Defense counsel and the prosecutor agreed the second mini-trial—addressing E.S.'s supposed subsequent recantations and the circumstances surrounding them—would also be extensive. Defense counsel stated, "I would have a list of witnesses that would come in to impeach [E.S.] or impeach whatever in that trial. You're looking at two weeks just on [E.S.]. At least." She elaborated that the "can of worms that is being opened" would contain a lawsuit that defendant filed against E.S. over an unpaid phone bill and an elder abuse complaint E.S.'s grandmother filed against her. The prosecutor identified additional "worms": that one of E.S.'s "recantations"
The current trial consisted of eight court days of argument and testimony. The trial court did not abuse its discretion by declining to permit a full-blown trial on an ancillary impeachment issue that would have more than doubled the length of trial.
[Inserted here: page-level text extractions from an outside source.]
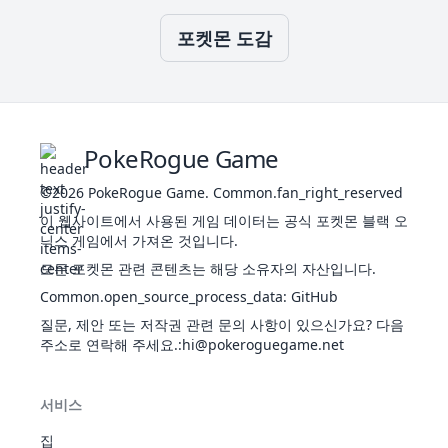
트
말
일 수 없다.
기합을 높여서 혼신의 힘을 방
포켓몬 도감
기합
특
격
120
70
5
10
출한다. 상대의 특수방어를 떨
구슬
별
투
어뜨릴 때가 있다.
수도로 기세 좋게 내려쳐서 상
깨트
물
격
75
100
15
-
대를 공격한다. 빛의장막이나
리기
리
투
리플렉터 등도 파괴할 수 있다.
PokeRogue Game
지니게 한 도구를 재빠르게 내
내던
물
악
-
100
10
-
던져서 공격한다. 도구에 따라
지기
리
©2026
PokeRogue Game
.
Common.fan_right_reserved
위력과 효과가 바뀐다.
이 웹사이트에서 사용된 게임 데이터는 공식 포켓몬 블랙 오
몸 전체로 상대를 덮쳐눌러 공
누르
물
닉스 게임에서 가져온 것입니다.
노
85
100
15
30
격한다. 마비 상태로 만들 때가
기
리
말
있다.
모든 포켓몬 관련 콘텐츠는 해당 소유자의 자산입니다.
상대의 발밑에 대지의 힘을 방
대지
특
Common.open_source_process_data
:
GitHub
땅
90
100
10
10
출한다. 상대의 특수방어를 떨
의힘
별
질문, 제안 또는 저작권 관련 문의 사항이 있으신가요? 다음
어뜨릴 때가 있다.
주소로 연락해 주세요.
:hi@pokeroguegame.net
자신의 HP를 조금 깎아서 분신
대타
상
노
-
-
10
-
을 만든다. 분신은 자신의 대타
출동
태
말
가 된다.
서비스
독에 물든 촉수나 팔로 상대를
독찌
물
독
80
100
20
30
꿰찌른다. 독 상태로 만들 때가
집
르기
리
Further, the trial court's ruling did not, as defendant asserts, "deprive[] . . . defendant of all evidence concerning the theory of defense." Instead, the court's evidentiary ruling was limited to certain evidence intended to rebut a single item of propensity evidence. The court's ruling did not preclude defendant from defending against the merits of the prosecution's pending case. And even as to the narrow issue of propensity evidence, the court ruled defendant could (1) deny he sexually abused E.S.; (2) accuse her of lying about it; (3) argue that her living with him later undermined her claim; and (4) present character evidence that he did not molest other children when presented with similar opportunities. The record shows defendant did, in fact, (1) deny he sexually abused E.S.; (2) elicit from V.S. that she believed defendant when he said he did not molest E.S. and that "there were things that were said" to her that caused her to believe that; and (3) argue in closing that "[a] reasonable interpretation as to why [defendant] would let [E.S.] come back into his home is because she confessed to him nothing happened. . . ." Defendant was not completely deprived of an opportunity to present an adequate defense.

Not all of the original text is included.